Fransa Cumhurbaşkanı Macron, Ukrayna’da ateşkes ve barışa destek verdiğini vurguladı ancak kalıcı barışın güvenlik garantileri gerektirdiğini vurguladı; “Birincisi, önümüzdeki yıllar ve on yıllar boyunca güvenilir bir Ukrayna ordusunun varlığıdır. İkincisi ise kendi taahhütlerimizdir” dedi. Macron, Avrupalıların Ukrayna’ya bu garantileri sağlama konusunda üzerlerine düşen sorumluluğu yerine getirmeleri gerektiğini, zira bunun kendi güvenliklerini de ilgilendirdiğini belirtti. Avrupa ülkeleri ise bu aşamada bankalarında dondurdukları 300 milyar dolarlık Rus parasını Ukrayna’ya transfer edebilir. QUAD ortağı olduğu için Hindistan’a göz yuman ABD, şimdi Putin’in savaş makinesinin nefes borusu olan boru hatlarını kesmelidir. Köşeye sıkışmış Rusya’nın petrolünü ucuza kapatarak yolunu bulan Çin ve Hindistan bu yoldan döndürülmelidir. 2021 yılında Rusya’dan hiç petrol almayan Hindistan şimdi günde 2 milyon varil almaktadır.
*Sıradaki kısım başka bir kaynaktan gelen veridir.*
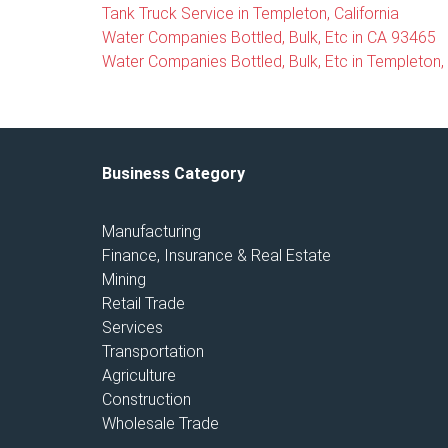
Tank Truck Service in Templeton, California
Water Companies Bottled, Bulk, Etc in CA 93465
Water Companies Bottled, Bulk, Etc in Templeton, 
Business Category
Manufacturing
Finance, Insurance & Real Estate
Mining
Retail Trade
Services
Transportation
Agriculture
Construction
Wholesale Trade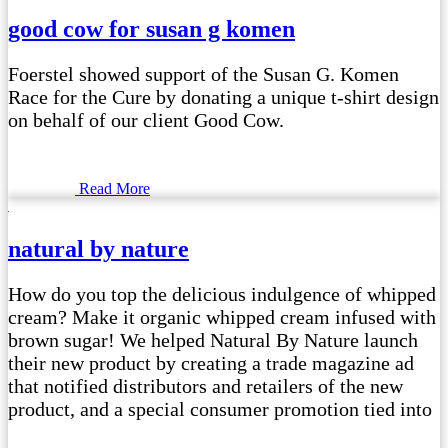
good cow for susan g komen
Foerstel showed support of the Susan G. Komen
Race for the Cure by donating a unique t-shirt design
on behalf of our client Good Cow.
Read More
natural by nature
How do you top the delicious indulgence of whipped
cream? Make it organic whipped cream infused with
brown sugar! We helped Natural By Nature launch
their new product by creating a trade magazine ad
that notified distributors and retailers of the new
product, and a special consumer promotion tied into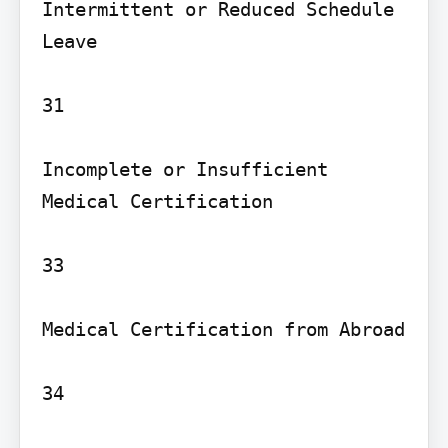
Intermittent or Reduced Schedule 
Leave

31

Incomplete or Insufficient 
Medical Certification

33

Medical Certification from Abroad

34
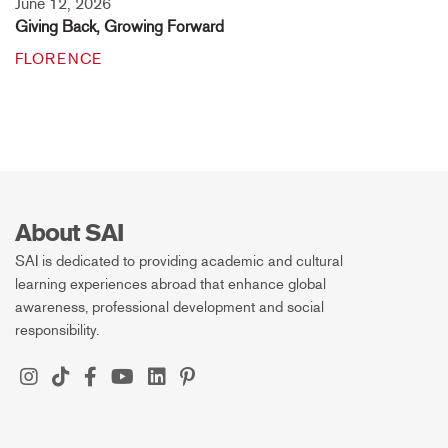
June 12, 2026
Giving Back, Growing Forward
FLORENCE
About SAI
SAI is dedicated to providing academic and cultural
learning experiences abroad that enhance global
awareness, professional development and social
responsibility.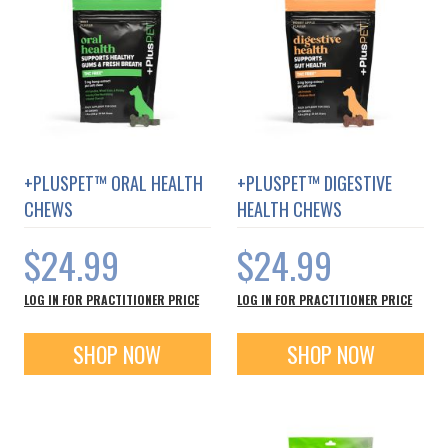
communities world-wide.
+PLUSPET™ ORAL HEALTH
+PLUSPET™ DIGESTIVE
CHEWS
HEALTH CHEWS
$24.99
$24.99
LOG IN FOR PRACTITIONER PRICE
LOG IN FOR PRACTITIONER PRICE
SHOP NOW
SHOP NOW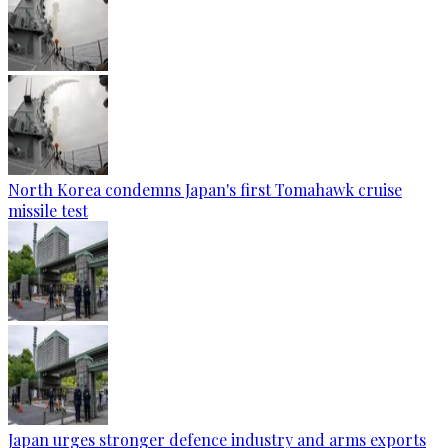
North Korea condemns Japan's first Tomahawk cruise
missile test
Japan urges stronger defence industry and arms exports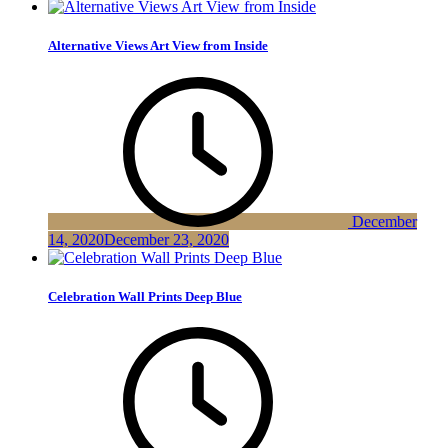
Alternative Views Art View from Inside
December
14, 2020
December 23, 2020
Celebration Wall Prints Deep Blue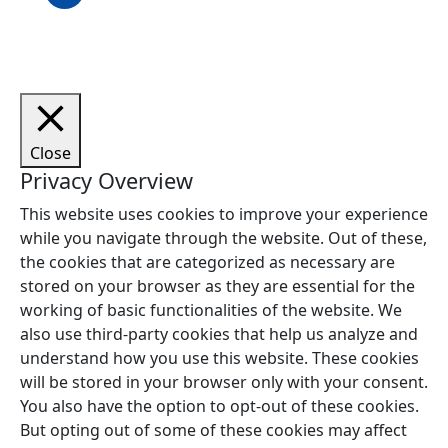
Close
Privacy Overview
This website uses cookies to improve your experience
while you navigate through the website. Out of these,
the cookies that are categorized as necessary are
stored on your browser as they are essential for the
working of basic functionalities of the website. We
also use third-party cookies that help us analyze and
understand how you use this website. These cookies
will be stored in your browser only with your consent.
You also have the option to opt-out of these cookies.
But opting out of some of these cookies may affect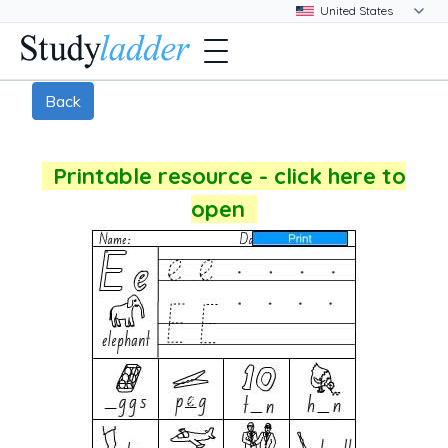
Back
Printable resource - click here to
open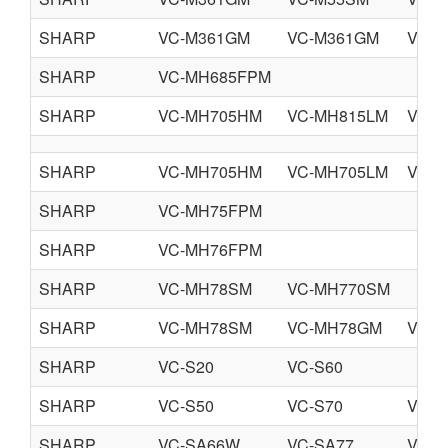
SHARP
VC-M361GM
VC-M361GM
VC-M
SHARP
VC-MH685FPM
SHARP
VC-MH705HM
VC-MH815LM
VC-
SHARP
VC-MH705HM
VC-MH705LM
VC-
SHARP
VC-MH75FPM
SHARP
VC-MH76FPM
SHARP
VC-MH78SM
VC-MH770SM
SHARP
VC-MH78SM
VC-MH78GM
VC-
SHARP
VC-S20
VC-S60
SHARP
VC-S50
VC-S70
VC-R
SHARP
VC-SA66W
VC-SA77
VC-S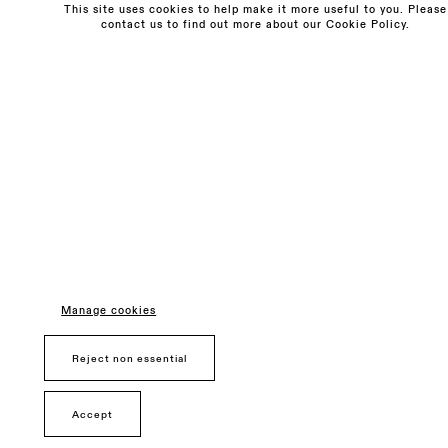
This site uses cookies to help make it more useful to you. Please
contact us to find out more about our Cookie Policy.
Monday - Friday
10am - 6pm
Saturday
11am - 5pm
General & Press Enquiries
info@sarahmyerscough.com
Sales Enquiries
freya@sarahmyerscough.com
Privacy Policy
Manage cookies
Manage cookies
Copyright © Sarah Myerscough Gallery
Reject non essential
Accept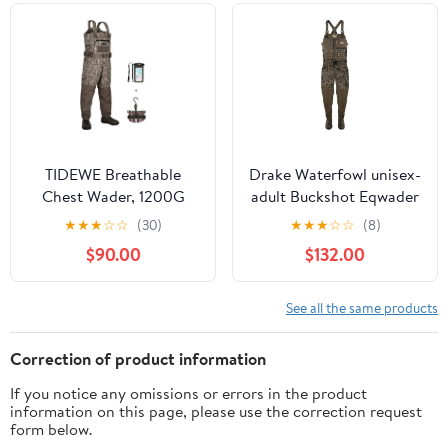
Girls
TIDEWE Breathable
Drake Waterfowl unisex-
Chest Wader, 1200G
adult Buckshot Eqwader
Insulation Waterproof
1600 Neoprene Wader
★
★
★
☆
☆
(30)
★
★
★
☆
☆
(8)
Hunting Wader with
3.0 - Regular
$90.00
$132.00
Steel Shank Boots &
120G Insulated Liner
See all the same products
Correction of product information
If you notice any omissions or errors in the product
information on this page, please use the correction request
form below.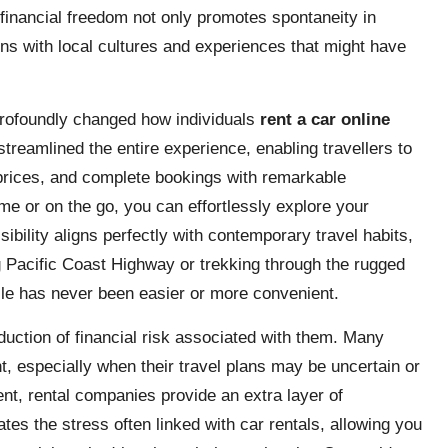
inancial freedom not only promotes spontaneity in
ns with local cultures and experiences that might have
profoundly changed how individuals
rent a car online
streamlined the entire experience, enabling travellers to
prices, and complete bookings with remarkable
me or on the go, you can effortlessly explore your
sibility aligns perfectly with contemporary travel habits,
g Pacific Coast Highway or trekking through the rugged
icle has never been easier or more convenient.
eduction of financial risk associated with them. Many
t, especially when their travel plans may be uncertain or
nt, rental companies provide an extra layer of
es the stress often linked with car rentals, allowing you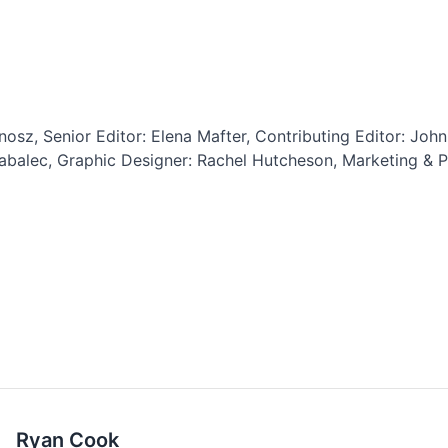
osz, Senior Editor: Elena Mafter, Contributing Editor: John 
abalec, Graphic Designer: Rachel Hutcheson, Marketing & Pr
Ryan Cook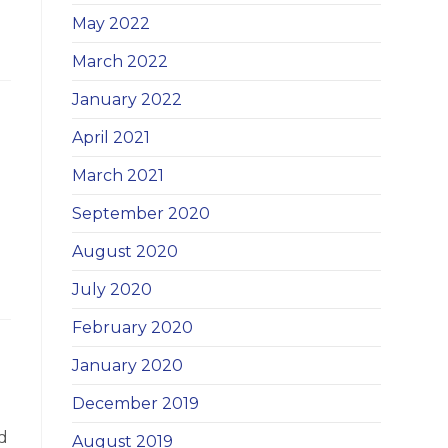
May 2022
March 2022
January 2022
April 2021
March 2021
September 2020
August 2020
July 2020
February 2020
January 2020
December 2019
d
August 2019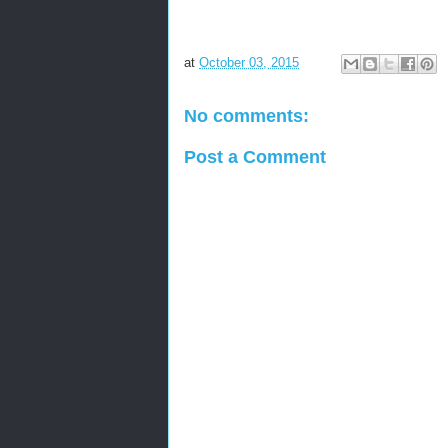
at
October 03, 2015
No comments:
Post a Comment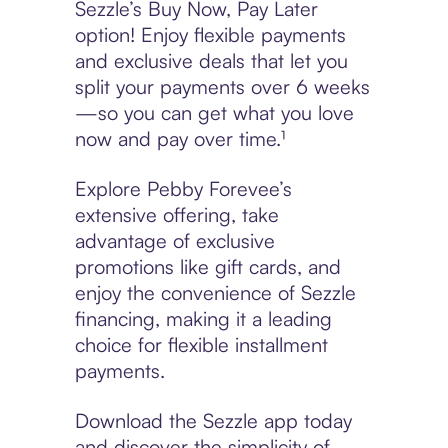
Sezzle’s Buy Now, Pay Later
option! Enjoy flexible payments
and exclusive deals that let you
split your payments over 6 weeks
—so you can get what you love
now and pay over time.¹
Explore Pebby Forevee’s
extensive offering, take
advantage of exclusive
promotions like gift cards, and
enjoy the convenience of Sezzle
financing, making it a leading
choice for flexible installment
payments.
Download the Sezzle app today
and discover the simplicity of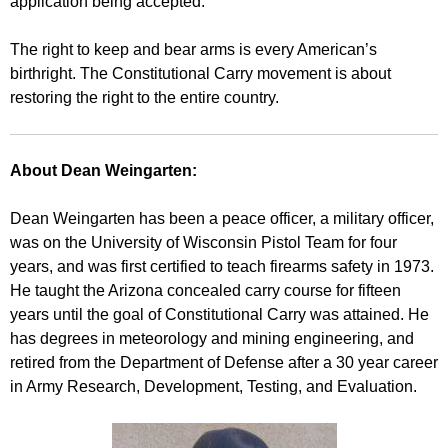
application being accepted.
The right to keep and bear arms is every American’s
birthright. The Constitutional Carry movement is about
restoring the right to the entire country.
About Dean Weingarten:
Dean Weingarten has been a peace officer, a military officer,
was on the University of Wisconsin Pistol Team for four
years, and was first certified to teach firearms safety in 1973.
He taught the Arizona concealed carry course for fifteen
years until the goal of Constitutional Carry was attained. He
has degrees in meteorology and mining engineering, and
retired from the Department of Defense after a 30 year career
in Army Research, Development, Testing, and Evaluation.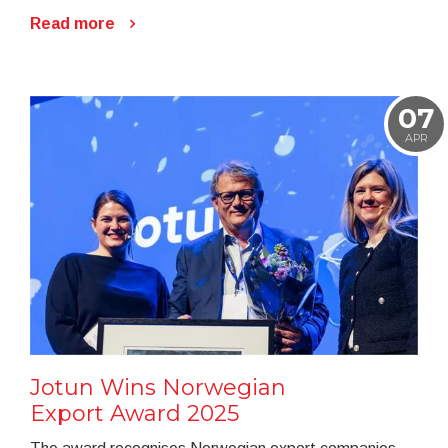
Read more
07
APR
Jotun Wins Norwegian
Export Award 2025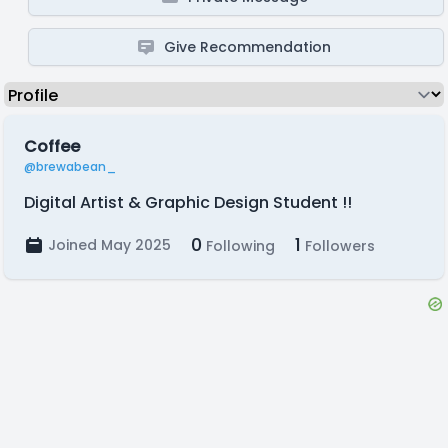
Give Recommendation
Coffee
@brewabean_
Digital Artist & Graphic Design Student !!
0
1
Joined May 2025
Following
Followers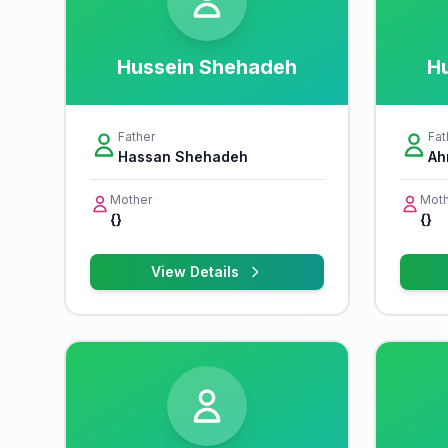
Hussein Shehadeh
H
Father
Fat
Hassan Shehadeh
Ah
Mother
Moth
{}
{}
View Details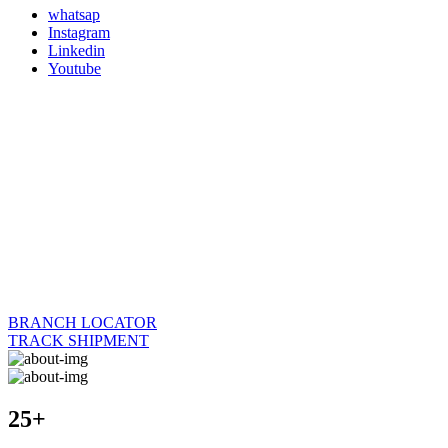
whatsap
Instagram
Linkedin
Youtube
BRANCH LOCATOR
TRACK SHIPMENT
25+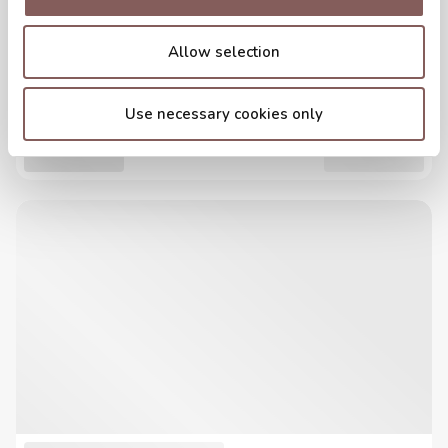
Allow selection
Use necessary cookies only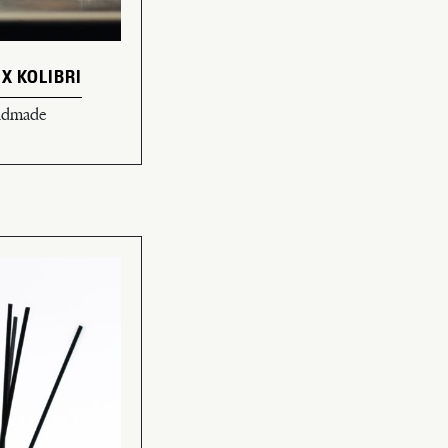
 X KOLIBRI
andmade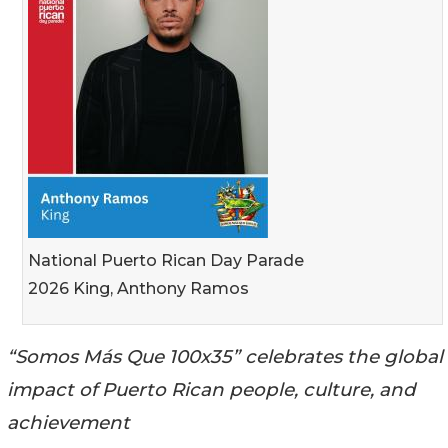
National Puerto Rican Day Parade
2026 King, Anthony Ramos
“Somos Más Que 100x35” celebrates the global
impact of Puerto Rican people, culture, and
achievement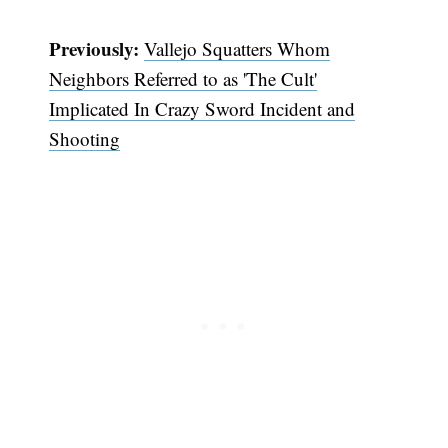
Previously:
Vallejo Squatters Whom
Neighbors Referred to as 'The Cult'
Implicated In Crazy Sword Incident and
Shooting
Subscribe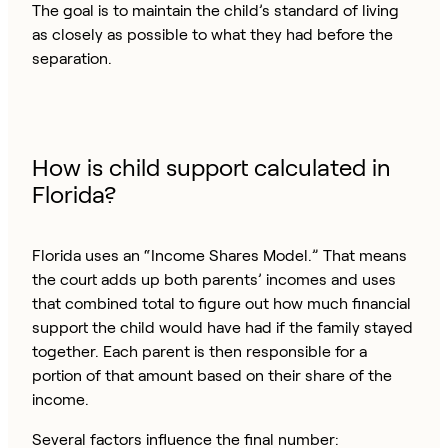
The goal is to maintain the child’s standard of living
as closely as possible to what they had before the
separation.
How is child support calculated in
Florida?
Florida uses an “Income Shares Model.” That means
the court adds up both parents’ incomes and uses
that combined total to figure out how much financial
support the child would have had if the family stayed
together. Each parent is then responsible for a
portion of that amount based on their share of the
income.
Several factors influence the final number: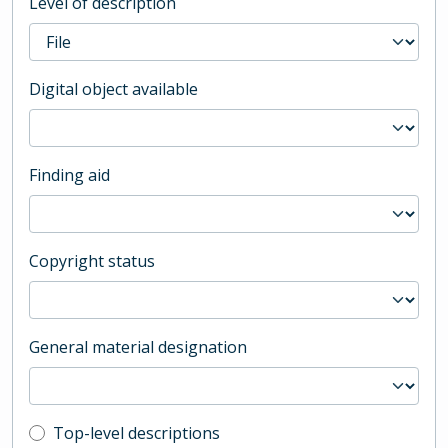
Level of description
Digital object available
Finding aid
Copyright status
General material designation
Top-level description filter
Top-level descriptions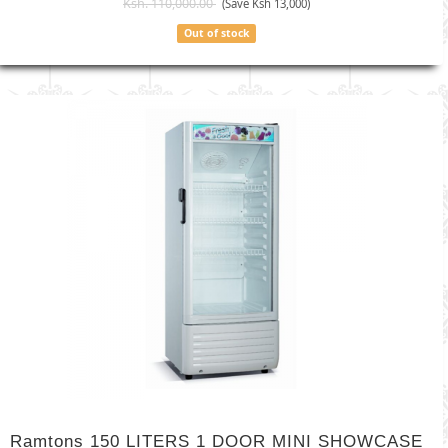
Ksh. 110,000.00
(Save Ksh 13,000)
Out of stock
Ramtons 150 LITERS 1 DOOR MINI SHOWCASE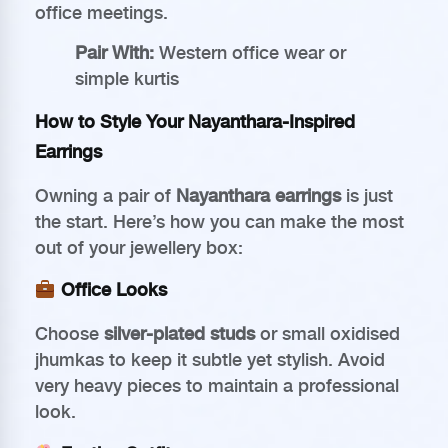
office meetings.
Pair With:
Western office wear or
simple kurtis
How to Style Your Nayanthara-Inspired
Earrings
Owning a pair of
Nayanthara earrings
is just
the start. Here’s how you can make the most
out of your jewellery box:
Office Looks
Choose
silver-plated studs
or small oxidised
jhumkas to keep it subtle yet stylish. Avoid
very heavy pieces to maintain a professional
look.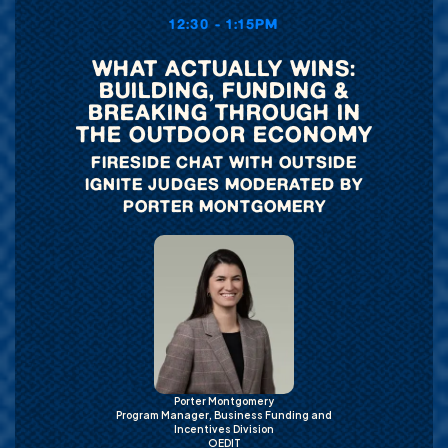
12:30 - 1:15PM
WHAT ACTUALLY WINS:
BUILDING, FUNDING &
BREAKING THROUGH IN
THE OUTDOOR ECONOMY
FIRESIDE CHAT WITH OUTSIDE
IGNITE JUDGES MODERATED BY
PORTER MONTGOMERY
Porter Montgomery
Program Manager, Business Funding and
Incentives Division
OEDIT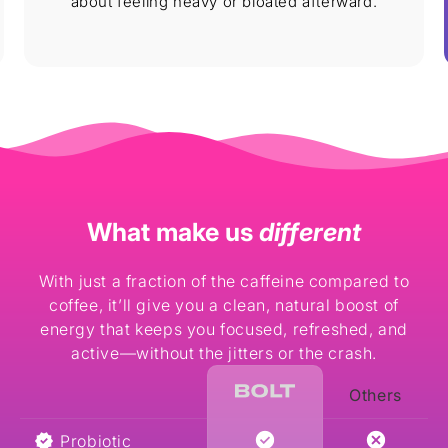
about feeling heavy or bloated afterward.
What make us
different
With just a fraction of the caffeine compared to
coffee, it’ll give you a clean, natural boost of
energy that keeps you focused, refreshed, and
active—without the jitters or the crash.
Others
Probiotic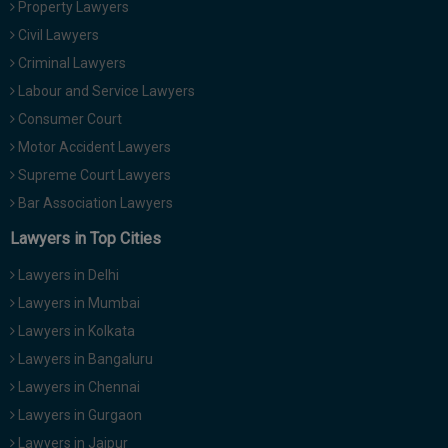
Property Lawyers
Call
:)
Civil Lawyers
at
:+91
Criminal Lawyers
NOTIFY ME
98109
Labour and Service Lawyers
29455
*
Consumer Court
We
or
won’t
Motor Accident Lawyers
Mail
use
info@soolegal.com
Supreme Court Lawyers
your
email
Bar Association Lawyers
for
spam,
Lawyers in Top Cities
just
to
Lawyers in Delhi
notify
you
Lawyers in Mumbai
of
Lawyers in Kolkata
our
launch.
Lawyers in Bangaluru
Lawyers in Chennai
Lawyers in Gurgaon
Lawyers in Jaipur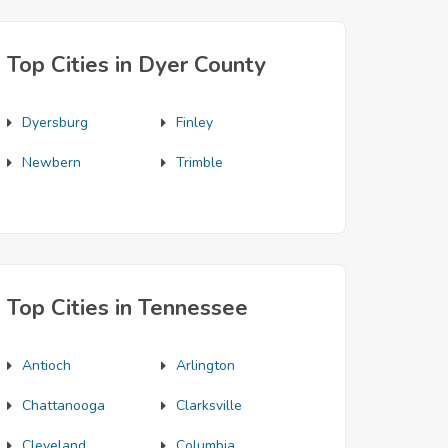
Top Cities in Dyer County
Dyersburg
Finley
Newbern
Trimble
Top Cities in Tennessee
Antioch
Arlington
Chattanooga
Clarksville
Cleveland
Columbia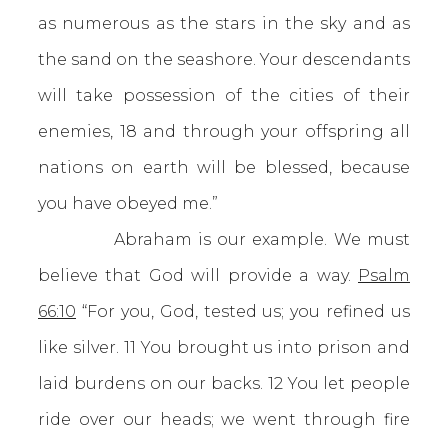
as numerous as the stars in the sky and as
the sand on the seashore. Your descendants
will take possession of the cities of their
enemies, 18 and through your offspring all
nations on earth will be blessed, because
you have obeyed me.”
Abraham is our example. We must
believe that God will provide a way.
Psalm
66:10
“For you, God, tested us; you refined us
like silver. 11 You brought us into prison and
laid burdens on our backs. 12 You let people
ride over our heads; we went through fire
Ruslar, Trump’ın yanlış hesabını bir hassasiyet olarak gördüğünden az bulunur madenler için de bir alan açmaya hazır gözüküyorlar. Ancak, en başından beri Rusya ile savaşa hep karşı olan Trump, yeni döneminde gerginliği azaltmaya çalışırken, savaş daha genişledi. Trump’ın Ukrayna arazisini taksim ederek barış yapma planı Zelensky’nin hesaplarına, işgalden kurtulmak isteyen bir ülke halkının beklentilerine uyar mı? Tabii ki Ukrayna yönetimi, Trump gibi bu meseleyi bu kadar kolay görmüyor. Üstelik Ruslar da bol miktarda az bulunur mineral vererek, Çin’in elini zorlaştırmak istemeyeceklerdir. Rusya’nın ABD ile savaşından yararlanan Çin’i çok sevmeseler de daha yakın göreceklerdir. Özetle, Trump, uluslararası sistemi yanlış okumakta, Ukrayna’yı satarak, Rusya’nın az bulunur minerallerine konacağını sanmaktadır. Ancak, bu büyük hikâyenin Trump ile ilgili daha küçük bir parçası.   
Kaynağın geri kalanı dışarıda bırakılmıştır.